Croesus was elated when he heard report of these replies, and became fully confident he was going to be able to defeat Cyrus. To fully express his satisfaction he sent a further gift to Delphi, giving two gold staters for every man. In fact, he took pains to ask the Delphians to give a count of the adult male population for this very purpose. In thanks for the gesture, they in turn granted all Lydians, in perpetuity, the right to claim full Delphic citizenship if they desired to claim it. Additionally, such Lydians as would take the offer were to be exempted from taxes, given front seats, and priority in oracular access.
When Croesus had given Delphi these further presents, he consulted a third time. Acquisition of one true answer to a question had made him eager for more. This time he asked if his reign as King would last a long time. The Pythia’s response:
When the day comes that a mule shall sit upon the throne of the Mede
Then, tender-footed Lydian, by the pebbly river Hermus
Run, and delay not, nor trouble yourself with shame at being a coward.
This reply was immensely satisfying and confirmed Croesus in his confidence. For, he could not foresee how it was even remotely possible that a mule become King of the Medes. He took it as a sure indicator that he and his progeny would retain power forever.
He then turned to the task of determining which Greek city-state was the most powerful, and forming an alliance with it. It quickly became apparent, through his investigations that the Lacedaemonians were pre-eminent among the Dorian cities, and the Athenians were uppermost amongst the Ionians. These two, one originally Pelasgian, the other Hellenic, were generally considered the two most powerful among the Greeks.
The Ionians are indigenous to the peninsula, where the Dorians, on the other hand, have always been on the move. During the reign of Deucalion, Phthiotis was home. In the reign of Dorus, son of Hellen, it was the country known as Histiaeotis situated in the neighborhood of Ossa and Olympus. They were driven from that locale by the Cadmeians and settled in Pindus. There they were known as Macednons.

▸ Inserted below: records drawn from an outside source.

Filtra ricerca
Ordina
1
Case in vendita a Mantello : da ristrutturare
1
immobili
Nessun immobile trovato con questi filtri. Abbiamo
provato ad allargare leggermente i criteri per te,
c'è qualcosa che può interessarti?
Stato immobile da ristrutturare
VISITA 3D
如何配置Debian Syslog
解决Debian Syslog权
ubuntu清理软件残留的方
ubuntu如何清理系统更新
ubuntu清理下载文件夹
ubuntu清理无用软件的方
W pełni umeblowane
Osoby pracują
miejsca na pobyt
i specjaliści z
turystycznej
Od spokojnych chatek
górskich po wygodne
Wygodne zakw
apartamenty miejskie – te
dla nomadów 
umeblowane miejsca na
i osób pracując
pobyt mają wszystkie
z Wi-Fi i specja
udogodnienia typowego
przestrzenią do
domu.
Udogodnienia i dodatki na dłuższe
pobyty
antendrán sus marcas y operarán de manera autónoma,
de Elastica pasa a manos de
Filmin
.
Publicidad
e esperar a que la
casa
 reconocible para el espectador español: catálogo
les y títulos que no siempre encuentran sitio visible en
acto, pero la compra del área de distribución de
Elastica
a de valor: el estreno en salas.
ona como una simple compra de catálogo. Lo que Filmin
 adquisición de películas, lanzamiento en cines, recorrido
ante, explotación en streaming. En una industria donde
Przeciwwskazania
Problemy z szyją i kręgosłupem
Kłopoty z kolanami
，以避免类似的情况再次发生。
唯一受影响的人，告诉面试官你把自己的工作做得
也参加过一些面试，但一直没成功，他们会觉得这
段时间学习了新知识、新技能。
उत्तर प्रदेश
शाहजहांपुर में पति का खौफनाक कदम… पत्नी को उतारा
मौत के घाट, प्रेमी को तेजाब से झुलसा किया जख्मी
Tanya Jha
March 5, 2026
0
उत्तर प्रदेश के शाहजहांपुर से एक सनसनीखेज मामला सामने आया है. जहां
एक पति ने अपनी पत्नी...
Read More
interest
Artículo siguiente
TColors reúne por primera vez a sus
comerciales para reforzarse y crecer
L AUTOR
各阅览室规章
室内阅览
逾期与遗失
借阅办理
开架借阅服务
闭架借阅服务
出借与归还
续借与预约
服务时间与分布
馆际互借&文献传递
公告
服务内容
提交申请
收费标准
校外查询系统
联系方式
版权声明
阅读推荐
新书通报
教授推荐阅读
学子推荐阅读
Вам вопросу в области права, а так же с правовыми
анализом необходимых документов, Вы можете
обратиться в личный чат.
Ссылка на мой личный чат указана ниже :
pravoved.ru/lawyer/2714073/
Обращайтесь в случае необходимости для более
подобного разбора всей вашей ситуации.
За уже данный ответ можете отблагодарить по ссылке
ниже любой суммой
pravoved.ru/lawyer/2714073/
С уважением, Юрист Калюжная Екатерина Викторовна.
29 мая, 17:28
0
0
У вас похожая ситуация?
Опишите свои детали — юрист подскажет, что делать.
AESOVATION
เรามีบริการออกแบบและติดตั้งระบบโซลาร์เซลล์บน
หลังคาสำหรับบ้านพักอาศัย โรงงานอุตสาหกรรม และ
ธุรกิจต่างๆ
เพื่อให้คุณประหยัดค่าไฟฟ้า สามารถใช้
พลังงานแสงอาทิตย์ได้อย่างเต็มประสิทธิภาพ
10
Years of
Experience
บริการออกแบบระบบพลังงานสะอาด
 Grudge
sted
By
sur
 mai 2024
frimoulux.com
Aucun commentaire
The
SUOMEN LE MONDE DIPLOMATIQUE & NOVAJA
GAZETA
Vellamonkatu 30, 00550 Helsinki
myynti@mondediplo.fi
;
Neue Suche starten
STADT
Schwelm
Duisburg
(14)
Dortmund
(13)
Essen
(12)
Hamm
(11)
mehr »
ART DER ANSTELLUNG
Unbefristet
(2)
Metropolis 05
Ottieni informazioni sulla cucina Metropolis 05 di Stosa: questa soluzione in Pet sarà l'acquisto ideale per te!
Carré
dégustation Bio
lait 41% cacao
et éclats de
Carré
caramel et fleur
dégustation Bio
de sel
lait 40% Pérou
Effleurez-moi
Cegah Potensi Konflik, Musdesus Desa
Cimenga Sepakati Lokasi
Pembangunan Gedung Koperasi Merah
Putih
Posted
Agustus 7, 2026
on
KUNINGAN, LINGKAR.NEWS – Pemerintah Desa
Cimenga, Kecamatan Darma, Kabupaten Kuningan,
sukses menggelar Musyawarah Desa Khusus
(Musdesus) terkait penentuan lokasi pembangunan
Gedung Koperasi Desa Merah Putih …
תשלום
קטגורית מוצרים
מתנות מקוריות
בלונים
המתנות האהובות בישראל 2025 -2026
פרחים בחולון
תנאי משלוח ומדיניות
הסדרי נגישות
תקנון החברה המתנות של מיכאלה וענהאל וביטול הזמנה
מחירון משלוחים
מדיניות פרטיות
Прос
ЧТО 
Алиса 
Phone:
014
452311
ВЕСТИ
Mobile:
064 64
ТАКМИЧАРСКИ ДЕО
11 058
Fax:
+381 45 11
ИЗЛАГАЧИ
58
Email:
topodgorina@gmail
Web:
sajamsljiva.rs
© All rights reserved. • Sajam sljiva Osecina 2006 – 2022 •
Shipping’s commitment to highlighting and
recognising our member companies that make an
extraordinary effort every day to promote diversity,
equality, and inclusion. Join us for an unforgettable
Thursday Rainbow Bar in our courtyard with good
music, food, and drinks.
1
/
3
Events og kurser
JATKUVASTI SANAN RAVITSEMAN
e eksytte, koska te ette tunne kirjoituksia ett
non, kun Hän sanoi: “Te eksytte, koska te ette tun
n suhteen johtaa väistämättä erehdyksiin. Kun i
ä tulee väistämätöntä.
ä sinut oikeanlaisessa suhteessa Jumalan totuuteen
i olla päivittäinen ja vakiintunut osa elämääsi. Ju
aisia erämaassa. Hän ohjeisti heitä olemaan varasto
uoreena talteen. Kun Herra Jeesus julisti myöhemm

From there they migrated to Dryopis, and finally settled in the Peloponnese, where they acquired their present name of Dorians.
Of the Pelasgian language I cannot speak with authority, but that its origins were not Greek, we can reasonably infer from the features of the language of those now resident in Creston, just above the Tyrrhenians, who were neighbors of those now denominated Dorians, when these latter resided in the country we call Thessaliotis. We can also glean this from the language of the Pelasgians that settled at Placia and Scylace on the Hellespont and were fellow countrymen of the Athenians. Lastly, similar cases can be made about other Pelasgian towns that have changed their names over time.
Granted then, that we can infer these are a fair sampling of the Pelasgians, we can infer that the Athenians, themselves originally Pelasgian, changed language when they were first absorbed into the Greek nations, long ago.
In Creston and Placia the same language is spoken. It is a different language from those of the surrounding country. This clearly indicates that these people, when the relocated to the region, did not change their language.
I am of the opinion that the Greeks have always spoken the same language, but were small and culturally weak upon branching from the Pelasgians in ancient times. They have grown to their present stature by the addition of several foreign elements, amongst which eventually were included the Pelasgians themselves. I don’t think the Pelasgians, originally non-Greek, ever became numerous or powerful.